- **Required work**:
Beneath this task are records; count the lines among them that contain the word "handling" and answer with the number only.
* * * * * * *
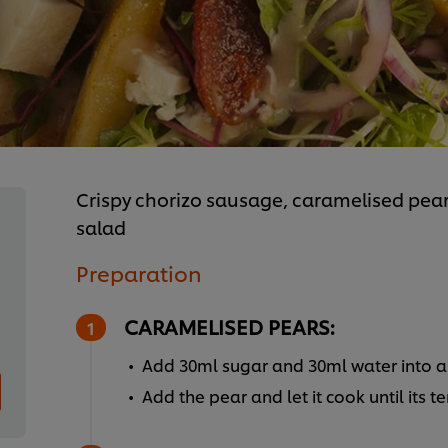
Crispy chorizo sausage, caramelised pea
salad
Preparation
CARAMELISED PEARS:
Add 30ml sugar and 30ml water into a 
Add the pear and let it cook until its t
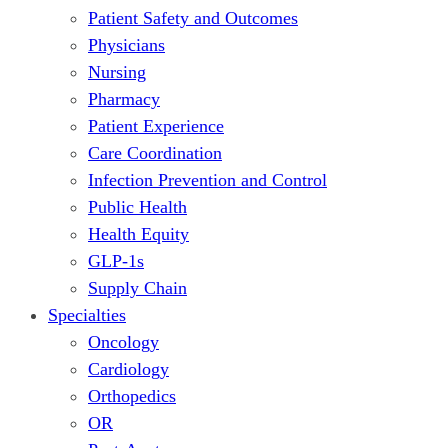
Patient Safety and Outcomes
Physicians
Nursing
Pharmacy
Patient Experience
Care Coordination
Infection Prevention and Control
Public Health
Health Equity
GLP-1s
Supply Chain
Specialties
Oncology
Cardiology
Orthopedics
OR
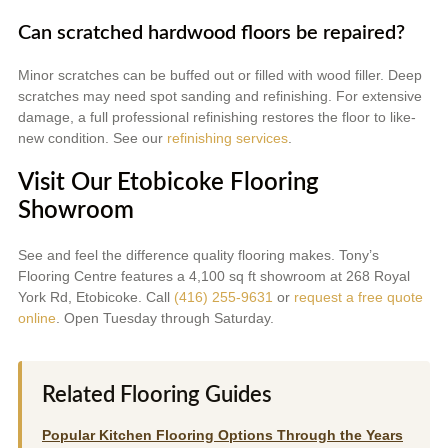
Can scratched hardwood floors be repaired?
Minor scratches can be buffed out or filled with wood filler. Deep
scratches may need spot sanding and refinishing. For extensive
damage, a full professional refinishing restores the floor to like-
new condition. See our
refinishing services
.
Visit Our Etobicoke Flooring
Showroom
See and feel the difference quality flooring makes. Tony’s
Flooring Centre features a 4,100 sq ft showroom at 268 Royal
York Rd, Etobicoke. Call
(416) 255-9631
or
request a free quote
online
. Open Tuesday through Saturday.
Related Flooring Guides
Popular Kitchen Flooring Options Through the Years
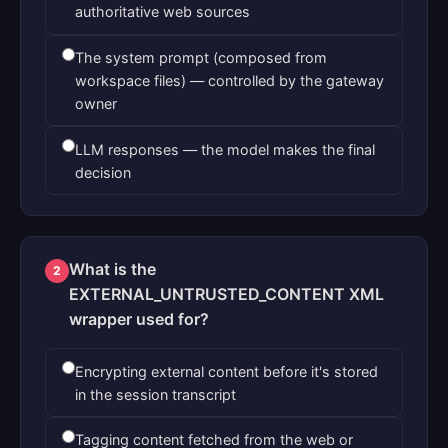
authoritative web sources
The system prompt (composed from
workspace files) — controlled by the gateway
owner
LLM responses — the model makes the final
decision
What is the
2
EXTERNAL_UNTRUSTED_CONTENT XML
wrapper used for?
Encrypting external content before it's stored
in the session transcript
Tagging content fetched from the web or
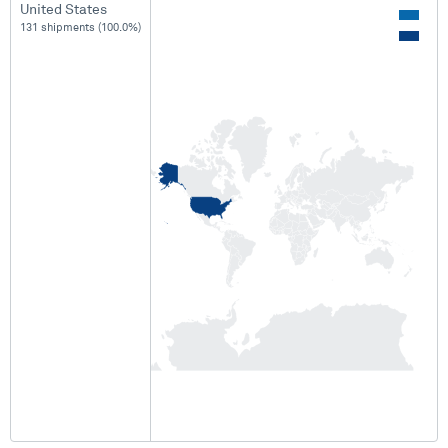
United States
131 shipments (100.0%)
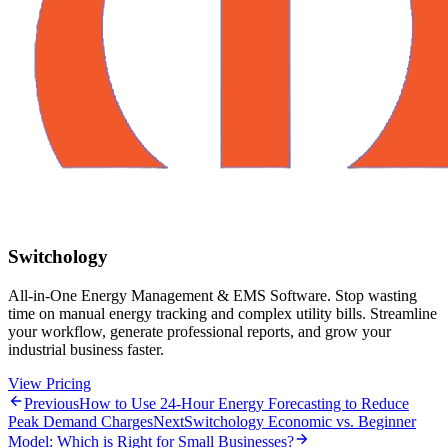
Switchology
All-in-One Energy Management & EMS Software. Stop wasting
time on manual energy tracking and complex utility bills. Streamline
your workflow, generate professional reports, and grow your
industrial business faster.
View Pricing
Previous
How to Use 24-Hour Energy Forecasting to Reduce
Peak Demand Charges
Next
Switchology Economic vs. Beginner
Model: Which is Right for Small Businesses?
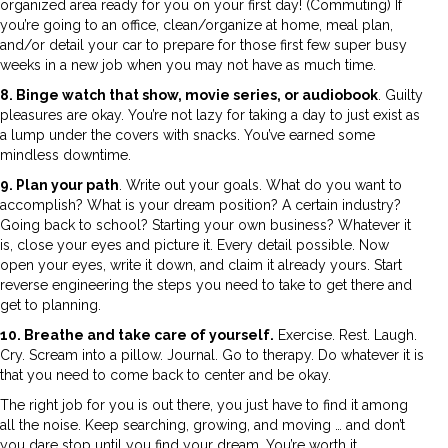
organized area ready for you on your first day! (Commuting) If
you’re going to an office, clean/organize at home, meal plan,
and/or detail your car to prepare for those first few super busy
weeks in a new job when you may not have as much time.
8. Binge watch that show, movie series, or audiobook
. Guilty
pleasures are okay. You’re not lazy for taking a day to just exist as
a lump under the covers with snacks. You’ve earned some
mindless downtime.
9. Plan your path
. Write out your goals. What do you want to
accomplish? What is your dream position? A certain industry?
Going back to school? Starting your own business? Whatever it
is, close your eyes and picture it. Every detail possible. Now
open your eyes, write it down, and claim it already yours. Start
reverse engineering the steps you need to take to get there and
get to planning.
10. Breathe and take care of yourself.
Exercise. Rest. Laugh.
Cry. Scream into a pillow. Journal. Go to therapy. Do whatever it is
that you need to come back to center and be okay.
The right job for you is out there, you just have to find it among
all the noise. Keep searching, growing, and moving … and don’t
you dare stop until you find your dream. You’re worth it.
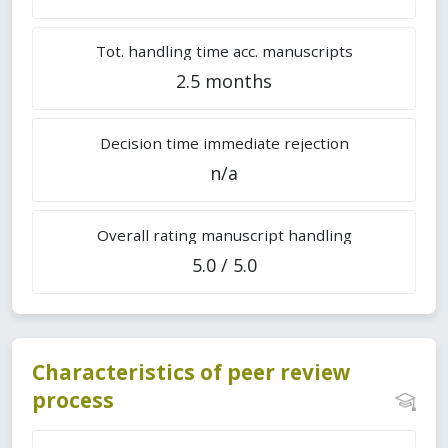
Tot. handling time acc. manuscripts
2.5 months
Decision time immediate rejection
n/a
Overall rating manuscript handling
5.0 / 5.0
Characteristics of peer review
process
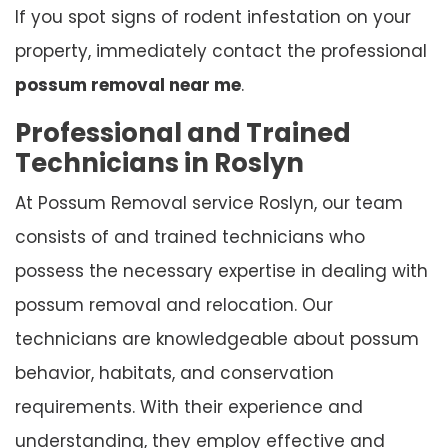
If you spot signs of rodent infestation on your
property, immediately contact the professional
possum removal near me
.
Professional and Trained
Technicians in Roslyn
At Possum Removal service Roslyn, our team
consists of and trained technicians who
possess the necessary expertise in dealing with
possum removal and relocation. Our
technicians are knowledgeable about possum
behavior, habitats, and conservation
requirements. With their experience and
understanding, they employ effective and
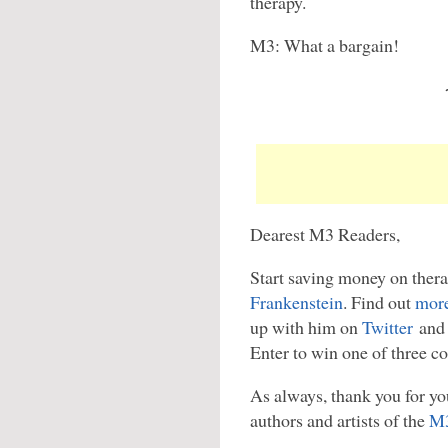
therapy.
M3: What a bargain!
Dearest M3 Readers,
Start saving money on thera
Frankenstein
. Find out
more
up with him on
Twitter
and 
Enter to win one of three co
As always, thank you for you
authors and artists of the
M3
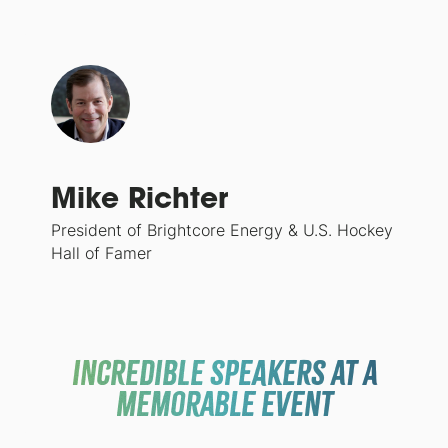
Mike Richter
President of Brightcore Energy & U.S. Hockey
Hall of Famer
INCREDIBLE SPEAKERS at a
memorable event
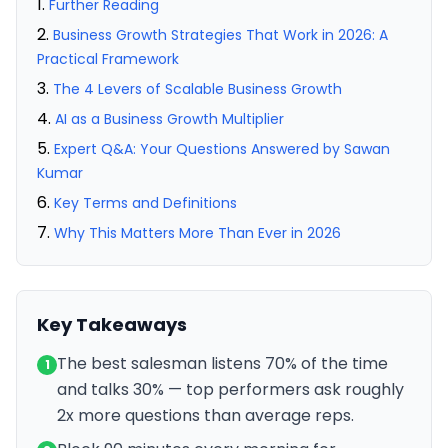
Further Reading
Business Growth Strategies That Work in 2026: A
Practical Framework
The 4 Levers of Scalable Business Growth
AI as a Business Growth Multiplier
Expert Q&A: Your Questions Answered by Sawan
Kumar
Key Terms and Definitions
Why This Matters More Than Ever in 2026
Key Takeaways
The best salesman listens 70% of the time
1
and talks 30% — top performers ask roughly
2x more questions than average reps.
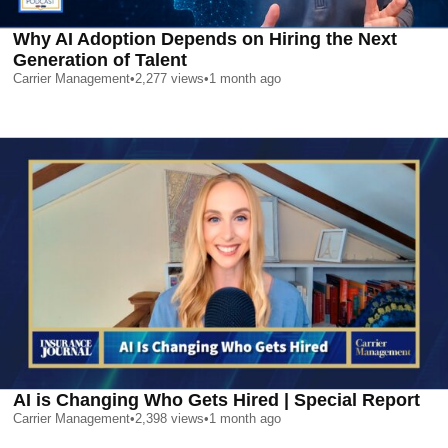
Why AI Adoption Depends on Hiring the Next
Generation of Talent
Carrier Management
•
2,277
views
•
1 month ago
AI is Changing Who Gets Hired | Special Report
Carrier Management
•
2,398
views
•
1 month ago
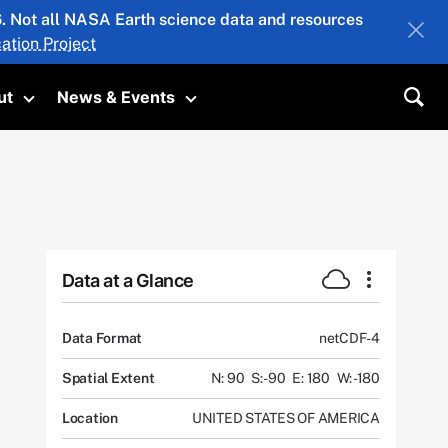
26. Not all NASA Earth science data and resources
ation Project
ut
News & Events
submenu
Toggle submenu
Toggle submenu
Sea
Data at a Glance
Data Format
netCDF-4
Spatial Extent
N: 90
S: -90
E: 180
W: -180
Location
UNITED STATES OF AMERICA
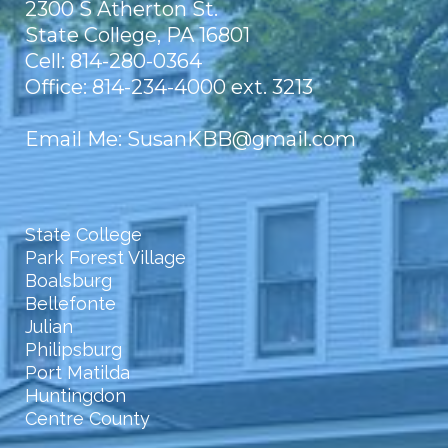
2300 S Atherton St.
State College, PA 16801
Cell: 814-280-0364
Office: 814-234-4000 ext. 3213
Email Me
:
SusanKBB@gmail.com
State College
Park Forest Village
Boalsburg
Bellefonte
Julian
Philipsburg
Port Matilda
Huntingdon
Centre County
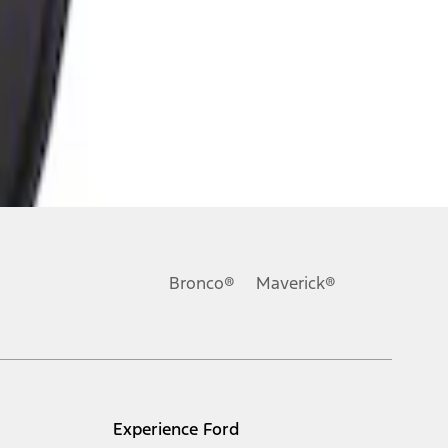
Bronco®
Maverick®
Experience Ford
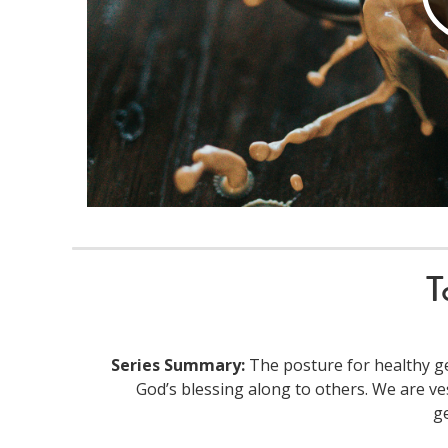
T
Series Summary:
The posture for healthy ge
God’s blessing along to others. We are ve
g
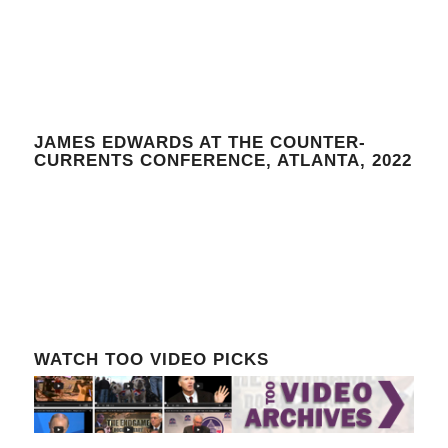
JAMES EDWARDS AT THE COUNTER-
CURRENTS CONFERENCE, ATLANTA, 2022
WATCH TOO VIDEO PICKS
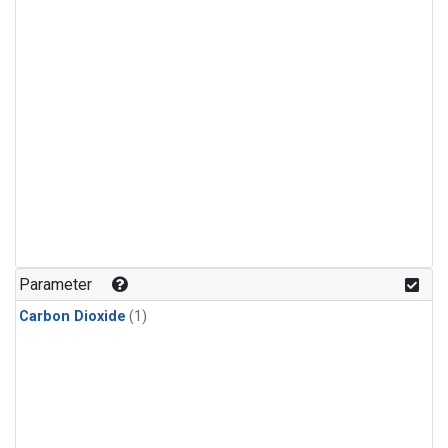
Parameter
Carbon Dioxide
(1)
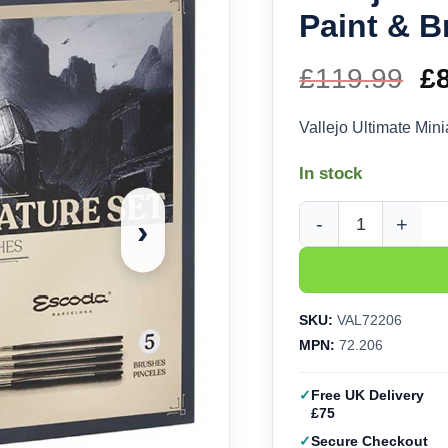
Paint & B
£
119.99
Or
£
pr
Vallejo Ultimate Min
w
In stock
£1
›
Vallejo Ultimate Mini
SKU:
VAL72206
MPN:
72.206
Free UK Delivery
£75
Secure Checkout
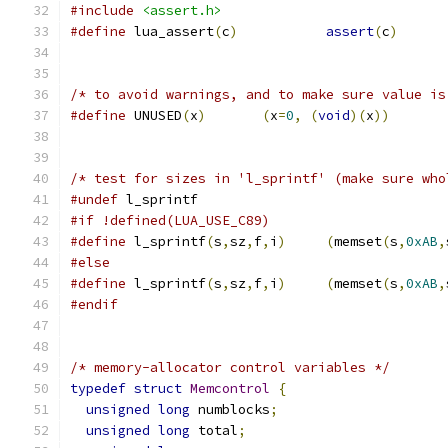
#include
<assert.h>
#define
 lua_assert
(
c
)
assert
(
c
)
/* to avoid warnings, and to make sure value is
#define
 UNUSED
(
x
)
(
x
=
0
,
(
void
)(
x
))
/* test for sizes in 'l_sprintf' (make sure who
#undef
 l_sprintf
#if !defined(LUA_USE_C89)
#define
 l_sprintf
(
s
,
sz
,
f
,
i
)
(
memset
(
s
,
0xAB
,
#else
#define
 l_sprintf
(
s
,
sz
,
f
,
i
)
(
memset
(
s
,
0xAB
,
#endif
/* memory-allocator control variables */
typedef
struct
Memcontrol
{
unsigned
long
 numblocks
;
unsigned
long
 total
;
* * * * * * *
- **Solved exercise**:
2